2020 Treaty Negotiation Update

Judge rules to extend decree, denies expanding tribal fishing zones

As many of you may know, much of the Michigan waters of the northern Great Lakes are subject to a fishing right that is shared by five Michigan Indian Tribes. That right comes from an 1836 treaty. The rules governing that right to fish are defined by a Court Order that was negotiated in the late 1990s between the Five Tribes, the State of Michigan and the Federal government. The Coalition to Protect Michigan Resources also participated in those negotiations.

The Court Order, also called a Consent Decree, is based on the concept that the fishery is a shared resource. It sets forth the rules and limitations on fishing in the northern Great Lakes by the Five Tribes and State licensed commercial and sport fishers. It has a 20-year term and will expire in early August 2020, a mere 8 months from now.

Since the Consent Decree will expire next August, the Five Tribes, the State, and the Federal government have begun negotiations to try to reach a new agreement on how fishing in the northern Great Lakes will be managed. The Coalition is also a participant in these negotiations. These negotiations will directly impact anyone who fishes, or even uses, the Great Lakes. If a new Consent Decree is reached, it will also directly affect your fishing and it will likely affect everyone who uses the Great Lakes for recreation.

To bring you up to speed on the issues we are facing, set forth below are Frequently Asked Questions and Answers about these issues:

Q. Whose rights are affected by the current Court Order and the negotiations?

A. In reality, everyone in the State who uses the Great Lakes is affected one way or another by the Court’s Order and the negotiations. The Court’s Order directly affects where Tribal fishing operations may fish, where sportfishing is available, how the resource is shared, who may fish and when, what kinds of fish may be caught, what kind of fishing gear may be used by the Tribes, and how many fish may be caught by tribal fishers and sport fishers. The agreement that the parties are trying to negotiate will affect these same issues.

Q. When does the current agreement expire?

A. The current agreement expires on August 8, 2020.

Q. What happens if no new agreement is reached by that date?

A. There has been an agreement in place since 1985 so no one has had to face that possibility for 35 years. During that time, a lot has changed in the Great Lakes, however. Prior to 1985, there was a lot of uncertainty over who was fishing where, who was regulating the fishers, how many fish were being caught and where, and there was a lot of conflict between those who fished the northern Great Lakes. If no new agreement is reached, much of that uncertainty is likely to return unless the parties can come up with a short-term solution while they continue to negotiate or unless the Court intervenes.

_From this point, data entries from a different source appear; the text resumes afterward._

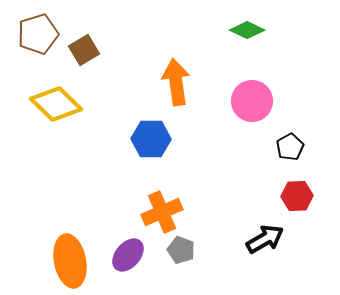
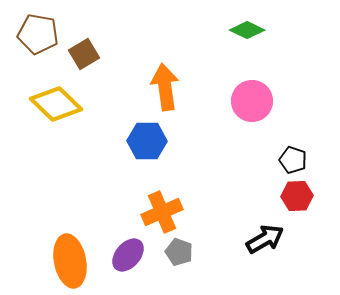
brown pentagon: rotated 27 degrees clockwise
brown square: moved 4 px down
orange arrow: moved 11 px left, 5 px down
blue hexagon: moved 4 px left, 2 px down
black pentagon: moved 3 px right, 13 px down; rotated 24 degrees counterclockwise
gray pentagon: moved 2 px left, 2 px down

Q. Are negotiations underway? How are they going?

A. Yes. Negotiations are underway. The parties, including the Coalition, started meeting in late September, much to the frustration of the Coalition. We thought that negotiations should have begun at least a year before that. The issues we face are complex and there are seven separate governments involved, which also makes negotiations complex. Negotiations that led to the agreement reached in 2000 took years. To date, the parties have met for six days since mid-September. Negotiation sessions are set for every month between now and August 2020. In addition, there are “working group” meetings on specific issues. Those meetings have also been occurring since September.

As for how they are going, the going has been slow. There are several fundamental issues that have not yet even been discussed.

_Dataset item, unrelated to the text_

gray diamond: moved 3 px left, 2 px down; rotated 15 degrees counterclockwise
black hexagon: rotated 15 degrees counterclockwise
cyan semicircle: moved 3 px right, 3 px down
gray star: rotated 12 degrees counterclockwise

Q. What are the issues the parties face?

A. Unfortunately, we can’t talk about the specific issues being discussed at the negotiating table. All of the parties have signed a Confidentiality Agreement that prevents us from disclosing what is said during the negotiations. In order to participate, we had to sign the Agreement. That said, a look at the current Consent Decree that was signed in 2000 can show you the issues that we dealt with then. The issues addressed include:

  1.  How the available fish are shared by tribal and State licensed sport fishers. Based on a shared resource principal, as was requested by the Tribes based on their interpretation of the Treaty language, the agreement results in a roughly 50-50 split of the fishery. It provides more of the available stocks to tribal fishers in specific areas of the lakes while effectively reserving stocks in other parts of the Great Lakes for sportfishing.
  2. It reserves to each Tribe a specific part of the Great Lakes for their tribal fishers. It defines certain areas of the lakes that are off-limits to fishing at various times, such as in refuges set aside for rehabilitation of fish stocks, around stream or harbor mouths, or during spawning times.
  3.  The current agreement addresses whitefish, lake trout, walleye and salmon stocks. It sets forth a structure to assess the health of those stocks and to determine how many fish of a particular species are available to be caught. It creates a mechanism for State, Federal and Tribal biologists to work together to evaluate aspects of the fishery and make recommendations.
  4. It includes a law enforcement and a dispute resolution process. It also creates an “Executive Council” to promote communication and to address issues that may arise between the parties.

The current agreement is 57 pages long with dozens of additional pages devoted to amendments, maps and other appendices.